Work request: Which lines of the data hold the word "shows"? Copy all of them.

[Collected data]
+++++
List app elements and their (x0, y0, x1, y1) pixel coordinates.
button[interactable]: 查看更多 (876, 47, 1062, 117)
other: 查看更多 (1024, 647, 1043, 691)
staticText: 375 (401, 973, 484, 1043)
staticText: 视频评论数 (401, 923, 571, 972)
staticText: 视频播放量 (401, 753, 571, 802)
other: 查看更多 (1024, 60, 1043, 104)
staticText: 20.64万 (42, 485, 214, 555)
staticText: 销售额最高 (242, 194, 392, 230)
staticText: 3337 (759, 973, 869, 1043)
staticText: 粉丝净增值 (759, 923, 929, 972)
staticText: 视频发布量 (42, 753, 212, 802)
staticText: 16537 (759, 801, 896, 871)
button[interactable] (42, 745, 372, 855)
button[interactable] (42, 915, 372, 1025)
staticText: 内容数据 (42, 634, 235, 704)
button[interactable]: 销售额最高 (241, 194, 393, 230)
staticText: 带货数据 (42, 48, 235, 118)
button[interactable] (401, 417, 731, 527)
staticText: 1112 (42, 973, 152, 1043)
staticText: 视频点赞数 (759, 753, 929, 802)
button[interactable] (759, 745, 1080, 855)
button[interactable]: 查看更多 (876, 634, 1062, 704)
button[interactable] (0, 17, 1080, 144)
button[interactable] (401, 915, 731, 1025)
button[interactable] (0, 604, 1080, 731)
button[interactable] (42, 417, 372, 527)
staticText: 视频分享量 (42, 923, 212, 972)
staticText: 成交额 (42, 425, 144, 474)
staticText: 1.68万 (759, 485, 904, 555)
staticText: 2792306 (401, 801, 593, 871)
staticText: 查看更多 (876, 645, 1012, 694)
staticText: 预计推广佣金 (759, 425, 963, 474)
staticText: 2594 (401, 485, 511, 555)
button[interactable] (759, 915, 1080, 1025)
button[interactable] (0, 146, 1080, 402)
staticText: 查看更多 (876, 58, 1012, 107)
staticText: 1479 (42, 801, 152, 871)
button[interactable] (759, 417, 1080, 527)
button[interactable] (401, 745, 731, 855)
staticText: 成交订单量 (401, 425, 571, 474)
+++++
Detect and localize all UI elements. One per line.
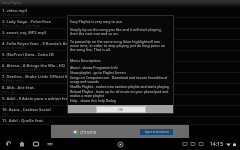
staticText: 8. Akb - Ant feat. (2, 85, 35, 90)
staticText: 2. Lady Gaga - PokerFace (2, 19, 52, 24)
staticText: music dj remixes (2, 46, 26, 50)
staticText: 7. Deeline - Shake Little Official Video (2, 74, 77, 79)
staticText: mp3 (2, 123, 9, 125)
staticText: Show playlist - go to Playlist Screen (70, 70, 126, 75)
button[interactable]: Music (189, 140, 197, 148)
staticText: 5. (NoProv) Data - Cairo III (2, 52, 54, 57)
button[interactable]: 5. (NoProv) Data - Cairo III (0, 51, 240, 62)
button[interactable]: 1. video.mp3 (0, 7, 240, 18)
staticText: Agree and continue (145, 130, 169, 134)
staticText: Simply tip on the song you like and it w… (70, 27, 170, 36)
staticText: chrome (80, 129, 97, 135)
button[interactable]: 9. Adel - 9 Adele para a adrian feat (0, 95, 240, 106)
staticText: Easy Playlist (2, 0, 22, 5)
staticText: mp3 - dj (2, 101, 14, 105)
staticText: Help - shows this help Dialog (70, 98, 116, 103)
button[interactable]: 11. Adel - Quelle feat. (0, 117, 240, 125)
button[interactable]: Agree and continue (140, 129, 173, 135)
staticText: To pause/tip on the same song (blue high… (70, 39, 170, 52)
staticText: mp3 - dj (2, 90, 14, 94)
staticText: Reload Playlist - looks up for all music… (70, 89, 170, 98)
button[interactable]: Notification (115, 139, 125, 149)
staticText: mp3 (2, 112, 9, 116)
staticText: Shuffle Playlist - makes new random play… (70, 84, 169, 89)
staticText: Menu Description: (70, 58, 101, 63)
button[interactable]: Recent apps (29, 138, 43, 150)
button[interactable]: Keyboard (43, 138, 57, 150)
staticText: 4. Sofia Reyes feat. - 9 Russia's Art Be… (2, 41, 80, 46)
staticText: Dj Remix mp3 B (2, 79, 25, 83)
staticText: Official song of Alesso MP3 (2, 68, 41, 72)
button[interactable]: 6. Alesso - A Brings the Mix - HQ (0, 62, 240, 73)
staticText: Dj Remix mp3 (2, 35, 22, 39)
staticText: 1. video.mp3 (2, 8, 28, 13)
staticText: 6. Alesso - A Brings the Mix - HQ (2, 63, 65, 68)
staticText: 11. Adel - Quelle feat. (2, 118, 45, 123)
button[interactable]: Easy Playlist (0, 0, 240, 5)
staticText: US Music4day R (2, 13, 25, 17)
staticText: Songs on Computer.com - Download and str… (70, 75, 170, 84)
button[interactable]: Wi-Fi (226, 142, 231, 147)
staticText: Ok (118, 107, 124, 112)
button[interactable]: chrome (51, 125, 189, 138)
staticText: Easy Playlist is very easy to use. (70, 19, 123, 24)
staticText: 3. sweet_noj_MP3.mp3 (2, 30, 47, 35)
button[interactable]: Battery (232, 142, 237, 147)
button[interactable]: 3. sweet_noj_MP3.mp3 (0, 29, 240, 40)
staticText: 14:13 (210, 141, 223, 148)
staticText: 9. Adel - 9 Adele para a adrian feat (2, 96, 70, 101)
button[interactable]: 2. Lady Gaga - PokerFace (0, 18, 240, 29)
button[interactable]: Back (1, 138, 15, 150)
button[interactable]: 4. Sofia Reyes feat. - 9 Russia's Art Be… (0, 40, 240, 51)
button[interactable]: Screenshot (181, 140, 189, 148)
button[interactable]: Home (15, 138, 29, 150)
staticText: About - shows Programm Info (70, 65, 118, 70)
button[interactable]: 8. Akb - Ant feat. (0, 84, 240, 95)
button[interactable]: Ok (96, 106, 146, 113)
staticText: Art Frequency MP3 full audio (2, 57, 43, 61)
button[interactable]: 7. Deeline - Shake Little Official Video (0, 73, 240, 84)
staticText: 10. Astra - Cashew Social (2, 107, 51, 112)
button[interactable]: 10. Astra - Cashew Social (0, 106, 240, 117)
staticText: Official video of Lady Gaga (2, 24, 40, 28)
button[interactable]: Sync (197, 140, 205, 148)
+++++
Completed task:
staticText: Help - shows this help Dialog (70, 98, 116, 103)
staticText: About - shows Programm Info (70, 65, 118, 70)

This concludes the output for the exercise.